REQUIRED ACTION: Extract, from the listing that follows, each line containing the word "University".

DATA EXTRACT:
----------------

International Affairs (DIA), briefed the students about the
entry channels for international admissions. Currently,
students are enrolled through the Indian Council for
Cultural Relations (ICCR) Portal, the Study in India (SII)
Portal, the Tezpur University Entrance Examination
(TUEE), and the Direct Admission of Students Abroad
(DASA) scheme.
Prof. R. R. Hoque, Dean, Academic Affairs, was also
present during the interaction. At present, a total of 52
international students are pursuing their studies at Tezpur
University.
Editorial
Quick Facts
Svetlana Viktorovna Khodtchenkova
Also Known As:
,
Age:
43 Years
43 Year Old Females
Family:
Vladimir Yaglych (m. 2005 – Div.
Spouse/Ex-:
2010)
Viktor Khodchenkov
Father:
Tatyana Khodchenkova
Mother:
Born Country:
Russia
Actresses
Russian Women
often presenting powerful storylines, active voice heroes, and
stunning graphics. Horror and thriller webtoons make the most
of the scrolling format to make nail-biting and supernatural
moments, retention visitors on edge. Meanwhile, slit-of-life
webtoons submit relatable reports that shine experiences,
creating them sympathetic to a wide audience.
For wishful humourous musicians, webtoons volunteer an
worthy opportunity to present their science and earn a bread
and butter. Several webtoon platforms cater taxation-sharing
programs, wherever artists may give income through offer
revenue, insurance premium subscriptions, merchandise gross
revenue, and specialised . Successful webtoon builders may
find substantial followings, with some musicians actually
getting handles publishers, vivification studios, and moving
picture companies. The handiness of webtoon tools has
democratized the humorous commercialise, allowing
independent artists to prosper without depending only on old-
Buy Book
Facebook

----------------

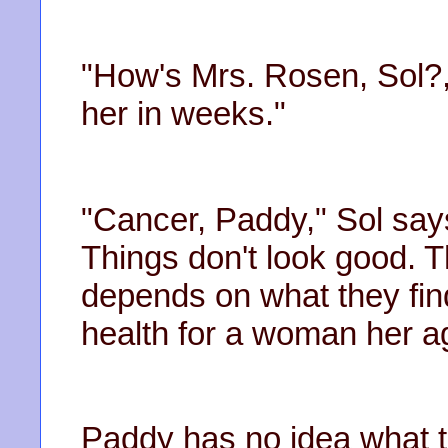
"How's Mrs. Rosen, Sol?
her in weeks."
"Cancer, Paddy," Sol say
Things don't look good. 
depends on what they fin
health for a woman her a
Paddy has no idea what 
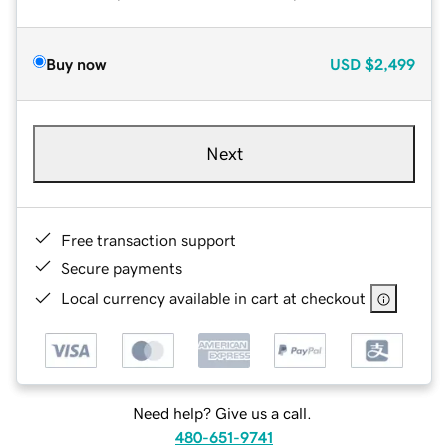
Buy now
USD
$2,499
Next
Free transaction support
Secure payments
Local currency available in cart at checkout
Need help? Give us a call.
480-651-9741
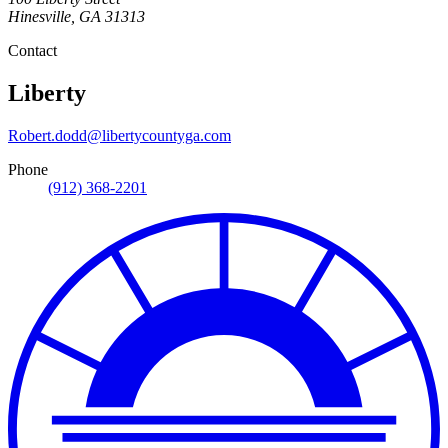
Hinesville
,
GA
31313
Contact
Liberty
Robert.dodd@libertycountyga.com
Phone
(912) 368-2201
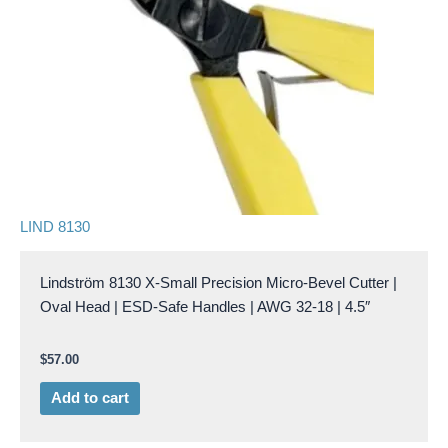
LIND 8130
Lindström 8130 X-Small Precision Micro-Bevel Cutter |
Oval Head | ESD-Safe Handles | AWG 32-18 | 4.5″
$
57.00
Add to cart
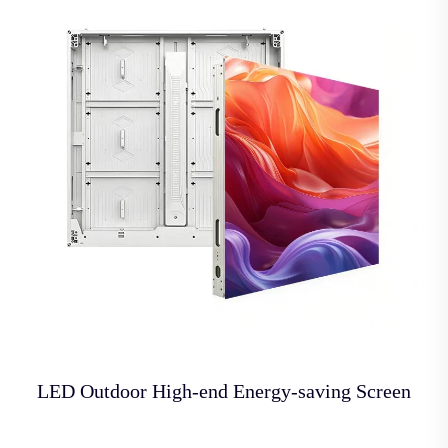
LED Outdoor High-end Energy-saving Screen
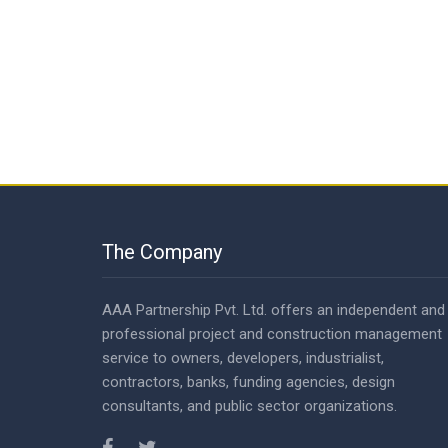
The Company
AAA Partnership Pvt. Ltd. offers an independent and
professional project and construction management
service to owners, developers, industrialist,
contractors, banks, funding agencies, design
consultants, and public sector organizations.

----------------

THE ANSWER:
Portal, the Tezpur University Entrance Examination
University.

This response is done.